Your assignment.
Given the records below, the lines starting at the line with "Managing Your Team" and ending at the line with "with regard to" should be output exactly, both end lines kept and pictures left out.

Collected data:
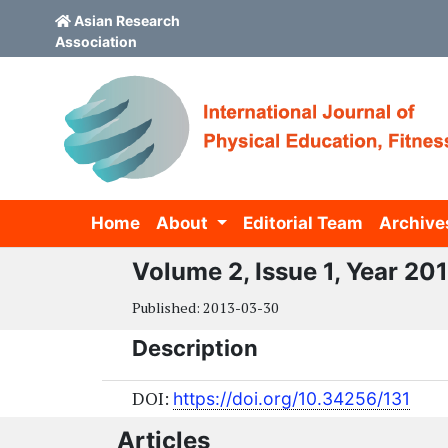
Asian Research
Association
Skip to main content
Skip to main navigation menu
Skip to site footer
Home
About
Editorial Team
Archive
Volume 2, Issue 1, Year 20
Published:
2013-03-30
Description
DOI:
https://doi.org/10.34256/131
Articles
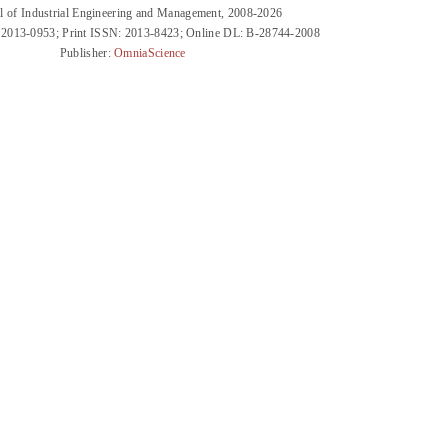
l of Industrial Engineering and Management, 2008-2026
 2013-0953; Print ISSN: 2013-8423; Online DL: B-28744-2008
Publisher:
OmniaScience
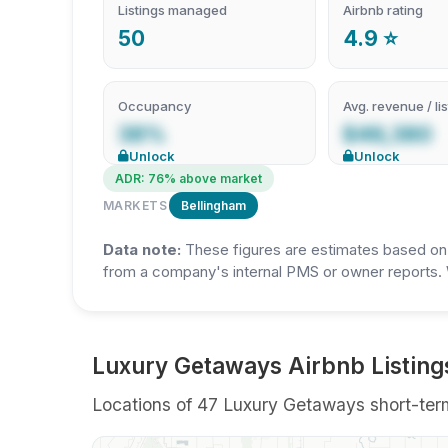
Listings managed
Airbnb rating
50
4.9 ⭐
Occupancy
Avg. revenue / lis
38%
$46,380
Unlock
Unlock
ADR: 76% above market
MARKETS
Bellingham
Data note:
These figures are estimates based on A
from a company's internal PMS or owner reports. 
Luxury Getaways Airbnb Listing
Locations of 47 Luxury Getaways short-term 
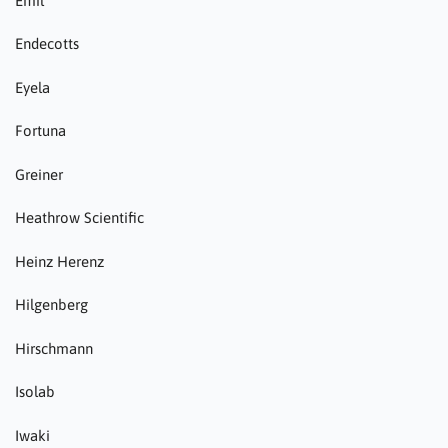
Emil
Endecotts
Eyela
Fortuna
Greiner
Heathrow Scientific
Heinz Herenz
Hilgenberg
Hirschmann
Isolab
Iwaki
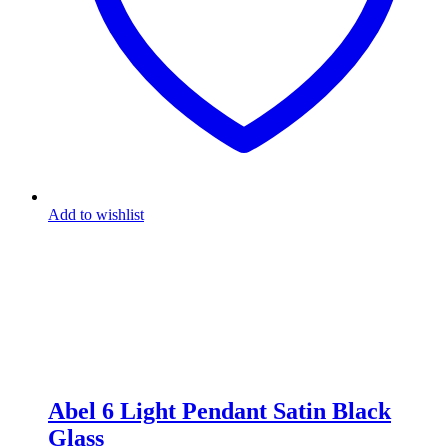
Add to wishlist
Abel 6 Light Pendant Satin Black
Glass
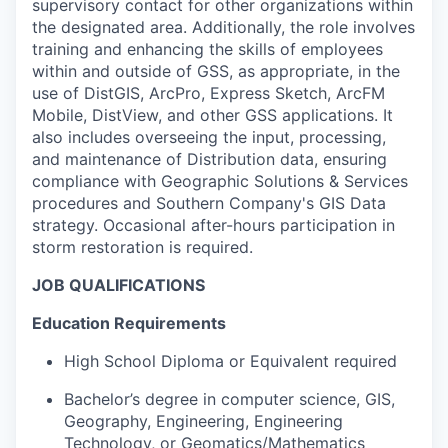
supervisory contact for other organizations within
the designated area. Additionally, the role involves
training and enhancing the skills of employees
within and outside of GSS, as appropriate, in the
use of DistGIS, ArcPro, Express Sketch, ArcFM
Mobile, DistView, and other GSS applications. It
also includes overseeing the input, processing,
and maintenance of Distribution data, ensuring
compliance with Geographic Solutions & Services
procedures and Southern Company's GIS Data
strategy. Occasional after-hours participation in
storm restoration is required.
JOB QUALIFICATIONS
Education Requirements
High School Diploma or Equivalent required
Bachelor’s degree in computer science, GIS,
Geography, Engineering, Engineering
Technology, or Geomatics/Mathematics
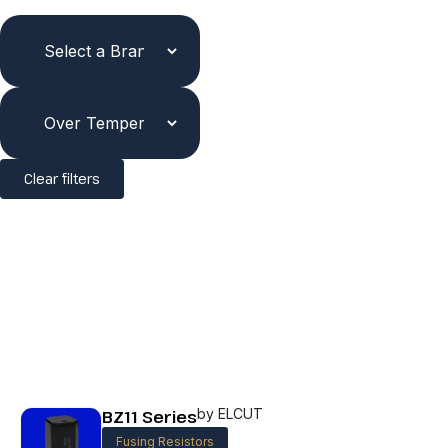
Clear filters
BZ11 Series
by ELCUT
Fusing Resistors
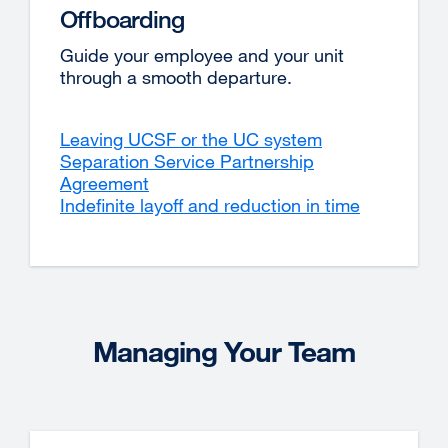
Offboarding
Guide your employee and your unit
through a smooth departure.
Leaving UCSF or the UC system
Separation Service Partnership
Agreement
Indefinite layoff and reduction in time
Managing Your Team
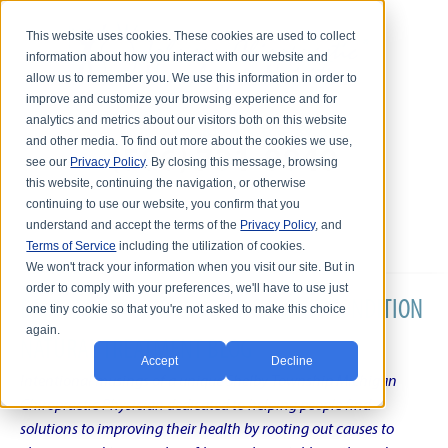
This website uses cookies. These cookies are used to collect
information about how you interact with our website and
allow us to remember you. We use this information in order to
improve and customize your browsing experience and for
analytics and metrics about our visitors both on this website
and other media. To find out more about the cookies we use,
see our
Privacy Policy
. By closing this message, browsing
this website, continuing the navigation, or otherwise
continuing to use our website, you confirm that you
understand and accept the terms of the
Privacy Policy
, and
Terms of Service
including the utilization of cookies.
We won't track your information when you visit our site. But in
order to comply with your preferences, we'll have to use just
DR. KARL R.O.S. JOHNSON'S CHRONIC CONDITION
one tiny cookie so that you're not asked to make this choice
again.
NATURAL TREATMENT BLOG
Accept
Decline
Intentional musings of a unique Shelby Township Michigan
Chiropractic Physician dedicated to helping people find
solutions to improving their health by rooting out causes to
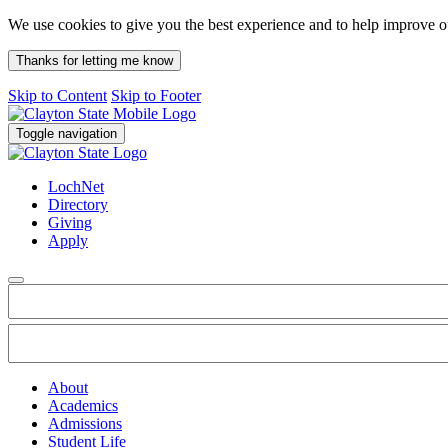
We use cookies to give you the best experience and to help improve 
Thanks for letting me know
Skip to Content
Skip to Footer
Toggle navigation
LochNet
Directory
Giving
Apply
About
Academics
Admissions
Student Life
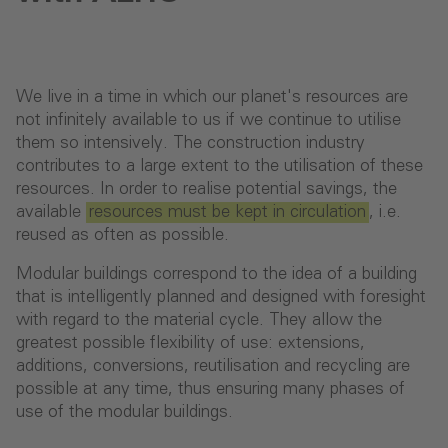
We live in a time in which our planet's resources are
not infinitely available to us if we continue to utilise
them so intensively. The construction industry
contributes to a large extent to the utilisation of these
resources. In order to realise potential savings, the
available
resources must be kept in circulation
, i.e.
reused as often as possible.
Modular buildings correspond to the idea of a building
that is intelligently planned and designed with foresight
with regard to the material cycle. They allow the
greatest possible flexibility of use: extensions,
additions, conversions, reutilisation and recycling are
possible at any time, thus ensuring many phases of
use of the modular buildings.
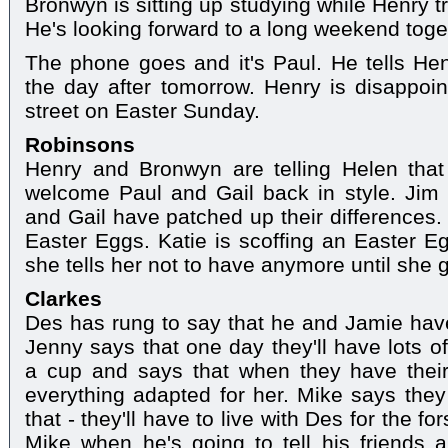
Bronwyn is sitting up studying while Henry tri
He's looking forward to a long weekend togeth
The phone goes and it's Paul. He tells He
the day after tomorrow. Henry is disappoint
street on Easter Sunday.
Robinsons
Henry and Bronwyn are telling Helen that 
welcome Paul and Gail back in style. Jim
and Gail have patched up their differences.
Easter Eggs. Katie is scoffing an Easter Eg
she tells her not to have anymore until she
Clarkes
Des has rung to say that he and Jamie have
Jenny says that one day they'll have lots of
a cup and says that when they have thei
everything adapted for her. Mike says the
that - they'll have to live with Des for the f
Mike when he's going to tell his friends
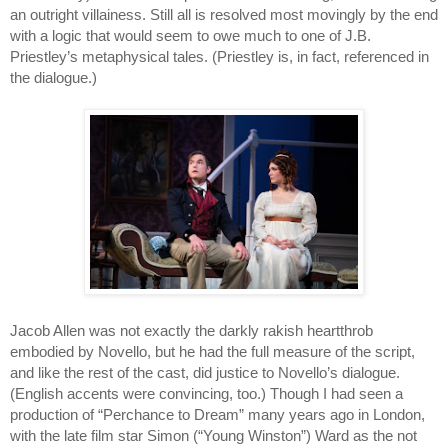
an outright villainess. Still all is resolved most movingly by the end 
with a logic that would seem to owe much to one of J.B. 
Priestley’s metaphysical tales. (Priestley is, in fact, referenced in 
the dialogue.)
Jacob Allen was not exactly the darkly rakish heartthrob 
embodied by Novello, but he had the full measure of the script, 
and like the rest of the cast, did justice to Novello’s dialogue. 
(English accents were convincing, too.) Though I had seen a 
production of “Perchance to Dream” many years ago in London, 
with the late film star Simon (“Young Winston”) Ward as the not 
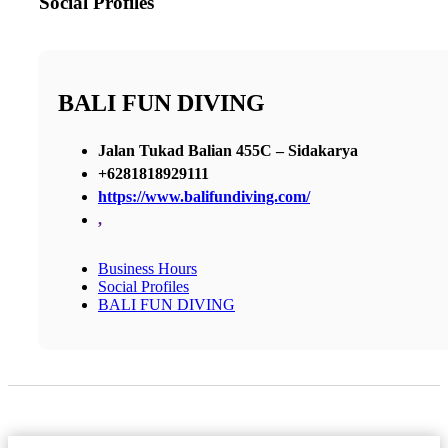
Social Profiles
BALI FUN DIVING
Jalan Tukad Balian 455C – Sidakarya
+6281818929111
https://www.balifundiving.com/
,
Business Hours
Social Profiles
BALI FUN DIVING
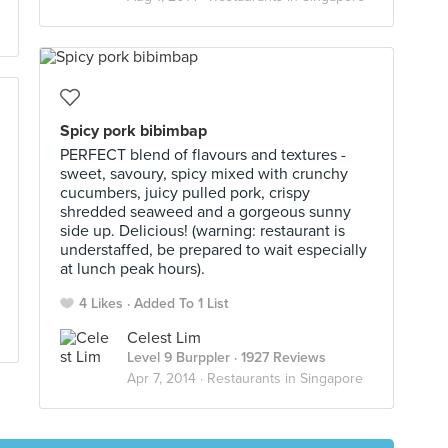
Spicy pork bibimbap
PERFECT blend of flavours and textures -
sweet, savoury, spicy mixed with crunchy
cucumbers, juicy pulled pork, crispy
shredded seaweed and a gorgeous sunny
side up. Delicious! (warning: restaurant is
understaffed, be prepared to wait especially
at lunch peak hours).
4 Likes
Added To 1 List
Celest Lim
Level 9 Burppler
· 1927 Reviews
Apr 7, 2014 ·
Restaurants in Singapore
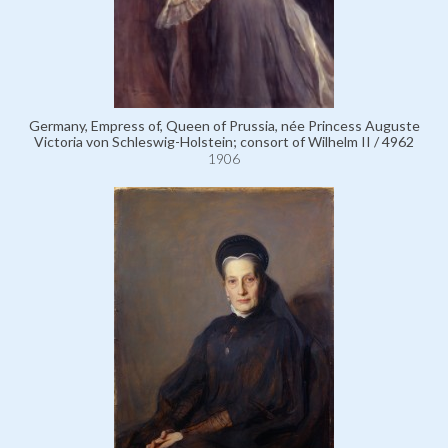
Germany, Empress of, Queen of Prussia, née Princess Auguste
Victoria von Schleswig-Holstein; consort of Wilhelm II / 4962
1906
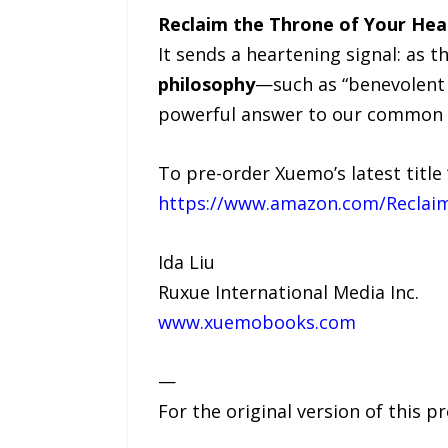
Reclaim the Throne of Your Hea
It sends a heartening signal: as
philosophy
—such as “benevolent 
powerful answer to our common 
To pre-order Xuemo’s latest title 
https://www.amazon.com/Reclai
Ida Liu
Ruxue International Media Inc.
www.xuemobooks.com
—
For the original version of this p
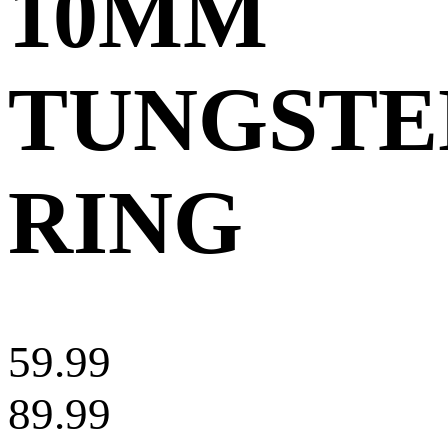
10MM
TUNGSTE
RING
59.99
89.99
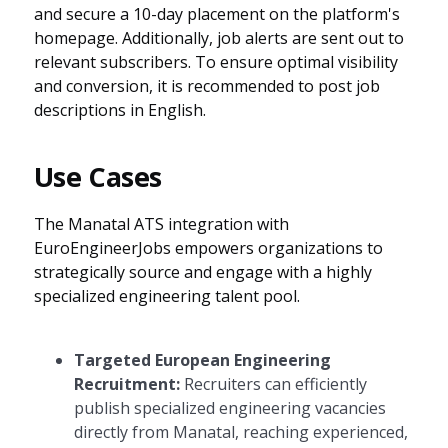
and secure a 10-day placement on the platform's
homepage. Additionally, job alerts are sent out to
relevant subscribers. To ensure optimal visibility
and conversion, it is recommended to post job
descriptions in English.
Use Cases
The Manatal ATS integration with
EuroEngineerJobs empowers organizations to
strategically source and engage with a highly
specialized engineering talent pool.
Targeted European Engineering
Recruitment:
Recruiters can efficiently
publish specialized engineering vacancies
directly from Manatal, reaching experienced,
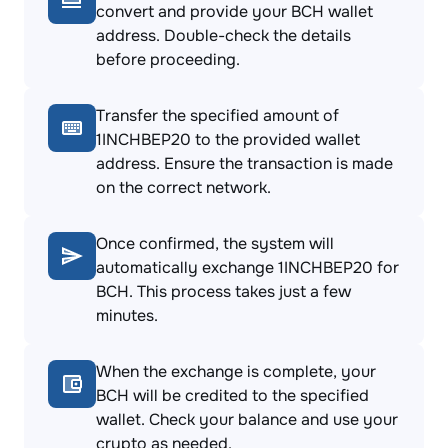
convert and provide your BCH wallet
address. Double-check the details
before proceeding.
Transfer the specified amount of
1INCHBEP20 to the provided wallet
address. Ensure the transaction is made
on the correct network.
Once confirmed, the system will
automatically exchange 1INCHBEP20 for
BCH. This process takes just a few
minutes.
When the exchange is complete, your
BCH will be credited to the specified
wallet. Check your balance and use your
crypto as needed.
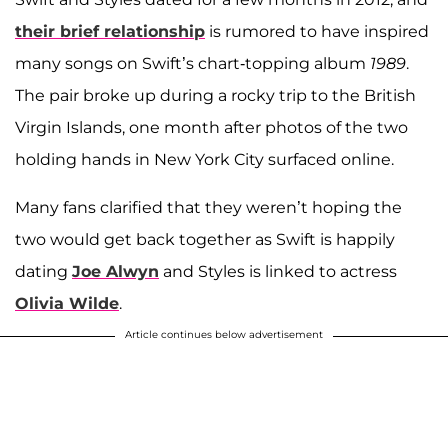
their brief relationship
is rumored to have inspired
many songs on Swift’s chart-topping album
1989
.
The pair broke up during a rocky trip to the British
Virgin Islands, one month after photos of the two
holding hands in New York City surfaced online.
Many fans clarified that they weren’t hoping the
two would get back together as Swift is happily
dating
Joe Alwyn
and Styles is linked to actress
Olivia Wilde
.
Article continues below advertisement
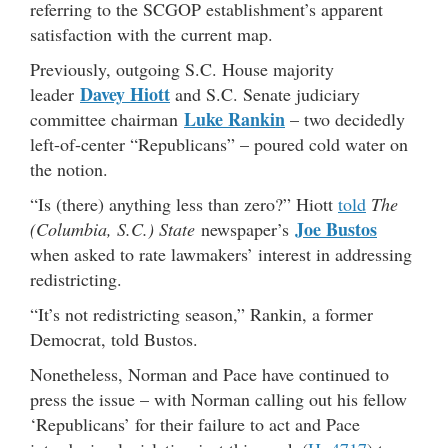
referring to the SCGOP establishment’s apparent
satisfaction with the current map.
Previously, outgoing S.C. House majority
Davey Hiott
leader
and S.C. Senate judiciary
Luke Rankin
committee chairman
– two decidedly
left-of-center “Republicans” – poured cold water on
the notion.
“Is (there) anything less than zero?” Hiott
told
The
Joe Bustos
(Columbia, S.C.) State
newspaper’s
when asked to rate lawmakers’ interest in addressing
redistricting.
“It’s not redistricting season,” Rankin, a former
Democrat, told Bustos.
Nonetheless, Norman and Pace have continued to
press the issue – with Norman calling out his fellow
‘Republicans’ for their failure to act and Pace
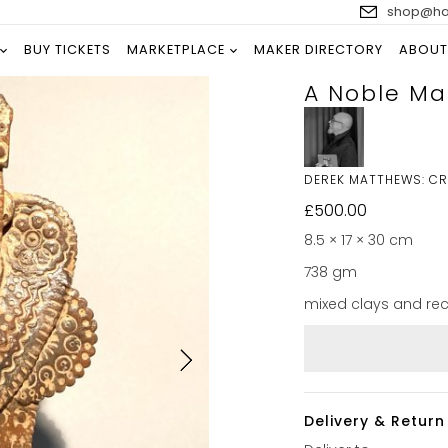
shop@han
BUY TICKETS
MARKETPLACE
MAKER DIRECTORY
ABOUT
A Noble Ma
DEREK MATTHEWS: C
£
500.00
8.5 × 17 × 30 cm
738 gm
mixed clays and re
Delivery & Return 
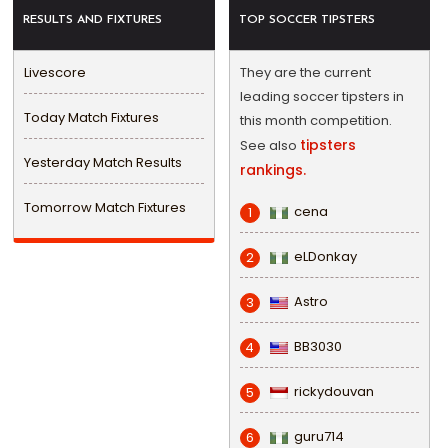
RESULTS AND FIXTURES
TOP SOCCER TIPSTERS
Livescore
They are the current
leading soccer tipsters in
Today Match Fixtures
this month competition.
tipsters
See also
Yesterday Match Results
rankings.
Tomorrow Match Fixtures
cena
1
eLDonkay
2
Astro
3
BB3030
4
rickydouvan
5
guru714
6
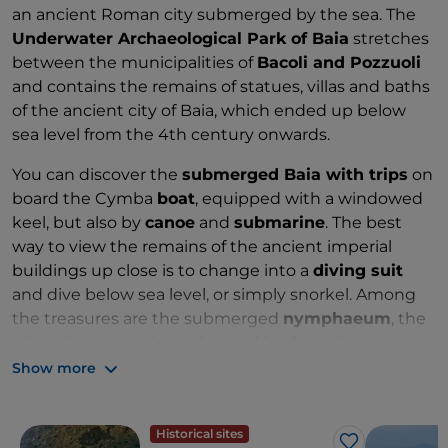
an ancient Roman city submerged by the sea. The
Underwater Archaeological Park
of Baia
stretches
between the municipalities of
Bacoli and Pozzuoli
and contains the remains of statues, villas and baths
of the ancient city of Baia, which ended up below
sea level from the 4th century onwards.
You can discover the
submerged Baia with trips
on
board the Cymba
boat
, equipped with a windowed
keel, but also by
canoe
and
submarine
. The best
way to view the remains of the ancient imperial
buildings up close is to change into a
diving suit
and dive below sea level, or simply snorkel. Among
the treasures are the submerged
nymphaeum
, the
villa at Protiro and the
thermal baths
at Baia.
Show more
Zones: A, B and C
Historical sites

Answer space.
Managing Your Team
This website uses cookies. These cookies are used to collect
information about how you interact with our website and
allow us to remember you. We use this information in order to
improve and customize your browsing experience and for
analytics and metrics about our visitors both on this website
and other media. To find out more about the cookies we use,
see our
Privacy Policy
. By closing this message, browsing
this website, continuing the navigation, or otherwise
continuing to use our website, you confirm that you
understand and accept the terms of the
Privacy Policy
, and
Terms of Service
including the utilization of cookies.
We won't track your information when you visit our site. But in
order to comply with your preferences, we'll have to use just
DR. KARL R.O.S. JOHNSON'S CHRONIC CONDITION
one tiny cookie so that you're not asked to make this choice
again.
NATURAL TREATMENT BLOG
Accept
Decline
Intentional musings of a unique Shelby Township Michigan
Chiropractic Physician dedicated to helping people find
solutions to improving their health by rooting out causes to
We use cookies to give you the best experience and to help improve 
Thanks for letting me know
Skip to Content
Skip to Footer
Toggle navigation
LochNet
Directory
Giving
Apply
About
Academics
Admissions
Student Life
We live in a time in which our planet's resources are
not infinitely available to us if we continue to utilise
them so intensively. The construction industry
contributes to a large extent to the utilisation of these
resources. In order to realise potential savings, the
available
resources must be kept in circulation
, i.e.
reused as often as possible.
Modular buildings correspond to the idea of a building
that is intelligently planned and designed with foresight
with regard to the material cycle. They allow the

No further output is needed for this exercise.